/ICRS

Primary LanguageJupyter Notebook

UPH Informatics Concentration Recommender System đź’»

Background

Most universities have what is named as an academic concentration, which is a branch of an academic major. This includes the Informatics Major in Universitas Pelita Harapan. Choosing the right academic concentration is very important, as it determines the main focus for students to learn on for more than half of their university lifetime.

Unfortunately, there is little information available to help students decide their concentration. Considering the fact that students also strive for academic success, this application tries to give an insight to help them choose the right concentration. Given a list of course scores for the first four semesters, the student will be given the predicted rate of success for each Informatics major concentration.

Getting Started

To run this app, make sure you have the mentioned prerequisites and follow the installation steps below.

Prerequisites

Installing

Before installing any libraries, it is better to have a clean slate Python environment. To do so, we can make a Python virtual environment by running:

python3 -m venv myvenv

The command above will create a directory called myvenv in the project root. To activate the virtual environment, run the following command:

# For Windows users
$ .\myvenv\Scripts\activate.bat

# For UNIX or MacOS
$ source myvenv/bin/activate

Your terminal prompt will be prepended by the name of the virtual environment. For instance, activating myvenv would cause the terminal to look like this:

$ source myvenv/bin/activate
(myvenv) $ _

Make sure the virtual environment is already activated

There are several libraries used for this project, all of them are listed in requirements.txt. To install all of them, simply run the following command from the project directory.
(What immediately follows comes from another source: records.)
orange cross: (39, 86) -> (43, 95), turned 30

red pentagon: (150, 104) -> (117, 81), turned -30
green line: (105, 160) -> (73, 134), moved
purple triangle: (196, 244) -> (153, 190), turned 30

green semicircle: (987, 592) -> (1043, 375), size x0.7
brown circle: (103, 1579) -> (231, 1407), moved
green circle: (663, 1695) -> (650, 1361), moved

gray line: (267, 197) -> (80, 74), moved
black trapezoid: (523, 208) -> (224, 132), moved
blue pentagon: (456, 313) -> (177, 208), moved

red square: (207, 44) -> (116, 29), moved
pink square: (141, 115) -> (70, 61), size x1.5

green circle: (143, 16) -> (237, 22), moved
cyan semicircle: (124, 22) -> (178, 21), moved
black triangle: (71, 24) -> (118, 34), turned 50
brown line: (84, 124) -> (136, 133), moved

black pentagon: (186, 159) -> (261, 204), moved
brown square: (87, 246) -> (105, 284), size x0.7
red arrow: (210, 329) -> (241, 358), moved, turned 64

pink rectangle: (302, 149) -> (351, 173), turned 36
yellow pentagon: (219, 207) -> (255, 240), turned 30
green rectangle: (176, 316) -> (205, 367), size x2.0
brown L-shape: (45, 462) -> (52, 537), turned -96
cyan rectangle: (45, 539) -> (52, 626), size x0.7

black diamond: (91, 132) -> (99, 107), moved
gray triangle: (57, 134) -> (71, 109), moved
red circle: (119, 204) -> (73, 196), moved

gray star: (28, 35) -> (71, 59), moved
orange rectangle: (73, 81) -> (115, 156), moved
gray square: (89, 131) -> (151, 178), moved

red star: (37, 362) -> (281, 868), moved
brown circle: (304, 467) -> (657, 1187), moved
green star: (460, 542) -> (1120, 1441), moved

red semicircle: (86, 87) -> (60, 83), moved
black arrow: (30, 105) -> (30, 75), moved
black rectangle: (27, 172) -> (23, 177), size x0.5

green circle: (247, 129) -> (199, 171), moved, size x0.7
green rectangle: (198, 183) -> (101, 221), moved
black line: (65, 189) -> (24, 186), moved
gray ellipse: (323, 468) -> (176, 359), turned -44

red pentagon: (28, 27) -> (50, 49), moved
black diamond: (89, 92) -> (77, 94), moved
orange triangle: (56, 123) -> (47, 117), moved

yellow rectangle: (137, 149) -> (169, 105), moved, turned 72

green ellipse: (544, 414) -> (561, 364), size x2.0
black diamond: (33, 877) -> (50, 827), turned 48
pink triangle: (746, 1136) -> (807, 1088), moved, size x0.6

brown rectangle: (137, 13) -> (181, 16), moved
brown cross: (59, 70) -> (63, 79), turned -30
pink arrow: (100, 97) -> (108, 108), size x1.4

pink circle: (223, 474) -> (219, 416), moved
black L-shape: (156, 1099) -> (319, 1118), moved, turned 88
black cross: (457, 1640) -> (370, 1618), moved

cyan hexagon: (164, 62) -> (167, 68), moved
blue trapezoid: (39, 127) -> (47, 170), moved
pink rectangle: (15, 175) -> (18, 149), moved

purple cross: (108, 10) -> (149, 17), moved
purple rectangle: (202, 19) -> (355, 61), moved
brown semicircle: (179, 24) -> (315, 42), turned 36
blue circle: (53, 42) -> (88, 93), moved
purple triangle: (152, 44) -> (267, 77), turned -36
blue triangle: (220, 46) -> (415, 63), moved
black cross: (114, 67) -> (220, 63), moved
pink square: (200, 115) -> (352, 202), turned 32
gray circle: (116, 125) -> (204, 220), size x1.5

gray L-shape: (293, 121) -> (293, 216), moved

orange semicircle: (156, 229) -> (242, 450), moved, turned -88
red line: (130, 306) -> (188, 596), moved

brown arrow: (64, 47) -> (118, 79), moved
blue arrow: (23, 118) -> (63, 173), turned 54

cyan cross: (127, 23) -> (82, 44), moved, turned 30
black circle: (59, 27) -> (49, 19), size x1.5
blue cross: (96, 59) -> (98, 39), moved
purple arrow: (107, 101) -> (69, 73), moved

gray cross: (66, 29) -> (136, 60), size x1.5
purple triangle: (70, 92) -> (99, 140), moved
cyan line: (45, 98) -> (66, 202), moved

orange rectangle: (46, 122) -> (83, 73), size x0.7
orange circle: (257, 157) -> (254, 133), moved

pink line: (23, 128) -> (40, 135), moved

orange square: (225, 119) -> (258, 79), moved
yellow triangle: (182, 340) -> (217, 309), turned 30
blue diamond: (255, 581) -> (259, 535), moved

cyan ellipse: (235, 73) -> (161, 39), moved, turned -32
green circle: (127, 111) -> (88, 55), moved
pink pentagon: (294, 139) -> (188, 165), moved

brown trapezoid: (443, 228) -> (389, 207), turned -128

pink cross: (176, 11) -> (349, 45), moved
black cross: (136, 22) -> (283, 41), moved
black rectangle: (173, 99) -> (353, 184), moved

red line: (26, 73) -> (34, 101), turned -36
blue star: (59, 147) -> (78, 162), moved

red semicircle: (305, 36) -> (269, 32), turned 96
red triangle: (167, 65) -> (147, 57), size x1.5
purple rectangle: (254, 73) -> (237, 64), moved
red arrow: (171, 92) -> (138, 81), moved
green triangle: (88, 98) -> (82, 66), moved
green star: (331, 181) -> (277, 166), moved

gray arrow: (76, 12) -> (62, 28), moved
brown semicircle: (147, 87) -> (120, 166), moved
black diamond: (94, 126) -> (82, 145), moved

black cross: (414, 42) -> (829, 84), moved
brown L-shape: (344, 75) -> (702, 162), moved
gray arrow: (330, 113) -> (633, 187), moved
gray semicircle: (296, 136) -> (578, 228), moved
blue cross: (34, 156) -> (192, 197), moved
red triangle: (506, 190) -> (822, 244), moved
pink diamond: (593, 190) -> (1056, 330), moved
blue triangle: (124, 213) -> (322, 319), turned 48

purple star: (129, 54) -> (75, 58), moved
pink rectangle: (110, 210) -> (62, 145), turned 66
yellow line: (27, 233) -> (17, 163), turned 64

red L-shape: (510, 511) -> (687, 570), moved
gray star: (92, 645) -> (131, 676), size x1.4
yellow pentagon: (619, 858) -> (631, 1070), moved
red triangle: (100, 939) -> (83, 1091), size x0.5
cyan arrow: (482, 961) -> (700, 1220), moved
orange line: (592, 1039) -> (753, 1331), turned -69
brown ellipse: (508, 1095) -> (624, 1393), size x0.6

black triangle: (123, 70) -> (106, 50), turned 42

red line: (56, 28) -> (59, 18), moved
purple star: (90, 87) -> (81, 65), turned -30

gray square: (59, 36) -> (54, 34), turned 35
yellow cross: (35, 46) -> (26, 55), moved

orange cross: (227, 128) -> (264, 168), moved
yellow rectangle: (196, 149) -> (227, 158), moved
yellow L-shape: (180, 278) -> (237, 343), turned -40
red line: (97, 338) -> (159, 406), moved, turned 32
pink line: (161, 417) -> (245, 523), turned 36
(myvenv) $ pip install -r requirements.txt

IF, however, you want to install the libraries manually, here are the links to the crucial ones:

Running the app

Make sure the virtual environment is still activated

The app was built using Dash. To run the app locally, run the following command from the project root directory:

(myvenv) $ python main.py
Running on http://127.0.0.1:8050/
Debugger PIN: XXX-XXX-XXX
 * Serving Flask app "main" (lazy loading)
 * Environment: production
   WARNING: This is a development server. Do not use it in a production deployment.
   Use a production WSGI server instead.
 * Debug mode: on
Running on http://127.0.0.1:8050/
Debugger PIN: XXX-XXX-XXX
...

You can open the app on the browser by accessing http://127.0.0.1:8050/.

Usage

Playground

You will be greeted with a screen similar like the image below.

initial

Here, you can manually input scores yourself by using the available dropdowns.

dropdown

Once finished, you can click the button labeled "Pick a concentration for me!" to output the prediction. It will output something like this:

usage-1

Batch Processor

Another feature is available, which is to batch process a .csv file. When clicking the "Batch Processor" tab on top, you will be greeted with a screen like this:

initial-batch

You can download the template for the allowed csv format on the "Download template" button:

usage-download

Once the csv file is ready, you can upload the file to the provided area:

usage-upload

You can view the first 5 rows of the data. By clicking the "Process data" button, the file will be processed and outputted below:

usage-process

As you may see, a "Download results" button is provided to download the results as a .csv file.

Implementation steps

The diagram above shows several major steps in the whole development process, each of which is going to be explained in the following subsections.

Data acquisition

With permission from UPH, the data were gathered from their database for all students, including alumnis from previous years. The gathered Informatics students' data were from cohorts 2012 until 2015. Along with them, past curriculum structures were also given.

Data cleansing

The raw data needed to be transformed so that the prediction model can be trained. The process can be roughly summarized in the diagram below. If you want to understand its further details, you can read them here.

Model training + test

The prediction model is trained using a variant of Support Vector Machine (SVM) called Support Vector Regression (SVR). Its parameters are tuned using GridSearch. Full explanation can be seen here

Frontend development using Dash

The entry point of the web application is on main.py. Other components live inside the app directory, containing four main python files:

  • callbacks.py: Dash callbacks to register, so that data can flow between components
  • components.py: UI components
  • routes.py: Flask routes
  • layout.py: Contains the main layout for the whole app

If you want to understand the app's code in detail, you might wanna look here or read the code yourself.

Integration with Dash

The previously trained model can be saved into a file using pickle, a built-in library for data serialization and deserialization. All of these files can be seen inside the model directory—the ones with the .sav extension. They are then loaded into predictor.py, which contains a class called Predictor that handles prediction requests. Below is a code snippet explaining the general gist of it.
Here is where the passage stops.